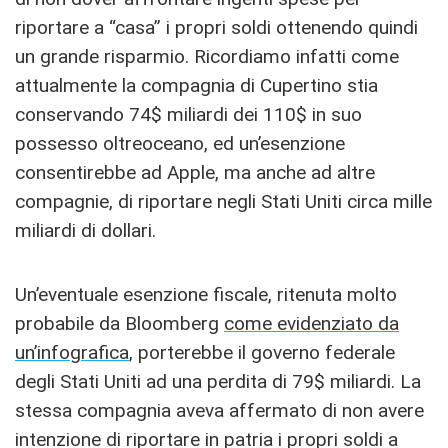
riportare a “casa” i propri soldi ottenendo quindi
un grande risparmio. Ricordiamo infatti come
attualmente la compagnia di Cupertino stia
conservando 74$ miliardi dei 110$ in suo
possesso oltreoceano, ed un’esenzione
consentirebbe ad Apple, ma anche ad altre
compagnie, di riportare negli Stati Uniti circa mille
miliardi di dollari.
Un’eventuale esenzione fiscale, ritenuta molto
probabile da Bloomberg
come evidenziato da
un’infografica
, porterebbe il governo federale
degli Stati Uniti ad una perdita di 79$ miliardi. La
stessa compagnia aveva affermato di non avere
intenzione di riportare in patria i propri soldi a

──────────────────────────────

Problem to solve ::
In the data above, each line holding "esenzione" is to be found and copied.

Task answer ::
possesso oltreoceano, ed un’esenzione
Un’eventuale esenzione fiscale, ritenuta molto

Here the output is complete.